Zimbabwe once adopted the English model of offices in the National Sports Stadium, but that model was destroyed after the Department for Local Government and National Housing began charging very high rents.
This clearly shows how our government neglects sport, while at the same time those in charge expect excellence from our national teams when they play against teams from other countries.
If Zimbabwe is really serious about its sporting ambitions, then the government needs to move away from the do-it-yourself culture of sports federations.
What is surprising is that the government, through the Kirsty Coventry-led Department for Youth, Sport, Arts and Leisure, has on several occasions bailed out the A football team, sometimes offering huge bonuses, but neglected the other sports.
What the SRC and the Ministry of Sport need to understand is that football is not the only sporting discipline in the country and they also control over 50 sports federations including hockey and rugby who are crying out for help.
What Zimbabwean sport needs is for local sporting authorities to appeal to the government to fund all national teams or pay a percentage of the financial requirements if they qualify to play in major international competitions.

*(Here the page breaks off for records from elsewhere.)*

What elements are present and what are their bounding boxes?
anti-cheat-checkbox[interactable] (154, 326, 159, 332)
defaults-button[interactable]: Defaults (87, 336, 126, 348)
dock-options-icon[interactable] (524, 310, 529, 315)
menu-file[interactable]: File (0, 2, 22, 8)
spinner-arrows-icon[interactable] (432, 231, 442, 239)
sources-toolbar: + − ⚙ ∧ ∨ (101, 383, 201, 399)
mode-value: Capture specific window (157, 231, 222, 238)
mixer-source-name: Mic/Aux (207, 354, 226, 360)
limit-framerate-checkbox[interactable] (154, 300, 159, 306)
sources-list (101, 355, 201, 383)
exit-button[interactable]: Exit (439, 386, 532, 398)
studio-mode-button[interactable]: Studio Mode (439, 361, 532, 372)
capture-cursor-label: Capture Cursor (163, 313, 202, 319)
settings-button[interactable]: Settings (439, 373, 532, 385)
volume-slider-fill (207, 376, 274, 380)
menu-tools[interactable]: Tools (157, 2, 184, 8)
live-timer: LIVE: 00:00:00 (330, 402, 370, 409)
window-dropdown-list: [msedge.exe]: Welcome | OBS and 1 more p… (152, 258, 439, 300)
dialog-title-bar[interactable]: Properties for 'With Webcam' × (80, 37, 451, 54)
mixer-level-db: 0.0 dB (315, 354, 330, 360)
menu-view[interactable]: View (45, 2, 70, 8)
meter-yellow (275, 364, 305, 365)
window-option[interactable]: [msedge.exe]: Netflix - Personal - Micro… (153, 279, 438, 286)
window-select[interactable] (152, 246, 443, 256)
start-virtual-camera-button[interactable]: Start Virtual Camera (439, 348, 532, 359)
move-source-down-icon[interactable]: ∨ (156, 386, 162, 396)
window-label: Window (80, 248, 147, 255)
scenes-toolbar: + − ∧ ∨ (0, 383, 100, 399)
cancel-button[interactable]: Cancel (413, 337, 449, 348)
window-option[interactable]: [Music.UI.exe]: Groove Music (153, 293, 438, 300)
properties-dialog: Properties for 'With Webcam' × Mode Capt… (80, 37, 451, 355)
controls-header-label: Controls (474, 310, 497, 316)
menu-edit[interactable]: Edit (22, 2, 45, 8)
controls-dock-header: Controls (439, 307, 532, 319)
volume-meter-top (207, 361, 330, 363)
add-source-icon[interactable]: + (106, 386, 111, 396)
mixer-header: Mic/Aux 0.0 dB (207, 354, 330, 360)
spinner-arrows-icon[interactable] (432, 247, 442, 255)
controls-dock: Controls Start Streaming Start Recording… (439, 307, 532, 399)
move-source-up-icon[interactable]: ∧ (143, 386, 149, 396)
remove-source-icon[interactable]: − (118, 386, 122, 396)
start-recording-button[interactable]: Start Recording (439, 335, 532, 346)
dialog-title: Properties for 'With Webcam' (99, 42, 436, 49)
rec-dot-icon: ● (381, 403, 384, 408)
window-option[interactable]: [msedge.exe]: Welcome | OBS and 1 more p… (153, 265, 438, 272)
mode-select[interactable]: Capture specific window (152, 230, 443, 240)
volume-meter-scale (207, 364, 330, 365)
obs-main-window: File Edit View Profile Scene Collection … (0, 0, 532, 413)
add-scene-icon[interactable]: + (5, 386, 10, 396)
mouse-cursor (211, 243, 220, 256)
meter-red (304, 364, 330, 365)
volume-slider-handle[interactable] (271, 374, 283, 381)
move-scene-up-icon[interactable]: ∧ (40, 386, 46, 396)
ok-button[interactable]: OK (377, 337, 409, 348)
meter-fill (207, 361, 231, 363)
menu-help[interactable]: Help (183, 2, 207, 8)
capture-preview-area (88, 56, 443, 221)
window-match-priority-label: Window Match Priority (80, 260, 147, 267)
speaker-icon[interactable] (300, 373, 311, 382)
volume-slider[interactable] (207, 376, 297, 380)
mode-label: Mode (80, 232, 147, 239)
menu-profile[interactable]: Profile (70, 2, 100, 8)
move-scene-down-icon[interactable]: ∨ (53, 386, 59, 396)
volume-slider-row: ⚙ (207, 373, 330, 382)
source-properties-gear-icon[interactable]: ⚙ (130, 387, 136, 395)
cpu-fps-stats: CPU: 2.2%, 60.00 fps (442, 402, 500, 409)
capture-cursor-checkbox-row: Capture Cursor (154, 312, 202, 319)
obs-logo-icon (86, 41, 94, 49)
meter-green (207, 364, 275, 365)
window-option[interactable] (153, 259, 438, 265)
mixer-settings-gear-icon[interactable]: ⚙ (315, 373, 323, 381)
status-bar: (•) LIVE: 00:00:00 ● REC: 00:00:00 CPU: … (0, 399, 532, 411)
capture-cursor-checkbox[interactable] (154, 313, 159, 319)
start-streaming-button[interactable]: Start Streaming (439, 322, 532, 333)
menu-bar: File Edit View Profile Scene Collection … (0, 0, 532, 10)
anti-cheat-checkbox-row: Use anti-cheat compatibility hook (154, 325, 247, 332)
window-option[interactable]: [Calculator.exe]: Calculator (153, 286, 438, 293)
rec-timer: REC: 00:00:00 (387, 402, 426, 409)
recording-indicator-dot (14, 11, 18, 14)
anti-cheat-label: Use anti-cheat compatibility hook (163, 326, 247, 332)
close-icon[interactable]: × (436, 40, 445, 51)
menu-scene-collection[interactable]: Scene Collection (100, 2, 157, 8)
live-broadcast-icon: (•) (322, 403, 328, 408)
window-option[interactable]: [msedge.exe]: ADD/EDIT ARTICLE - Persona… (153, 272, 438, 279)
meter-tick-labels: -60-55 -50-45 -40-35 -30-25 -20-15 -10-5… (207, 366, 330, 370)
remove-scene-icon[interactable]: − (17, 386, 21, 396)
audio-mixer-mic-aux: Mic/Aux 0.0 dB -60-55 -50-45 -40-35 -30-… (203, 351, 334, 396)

Surely they can start seeking government support for the junior rugby and hockey teams instead of the Warriors or Mighty Warriors, whose return to international football is unknown.
It is a fact that the Zimbabwean government has no money but it cannot be so poor that it does not support its own athletes to do their best against other nations.
There is nothing wrong with trying and the ball falls to the SRC and the Department of Sport court to try and see how the application for government financial support for sport can best go.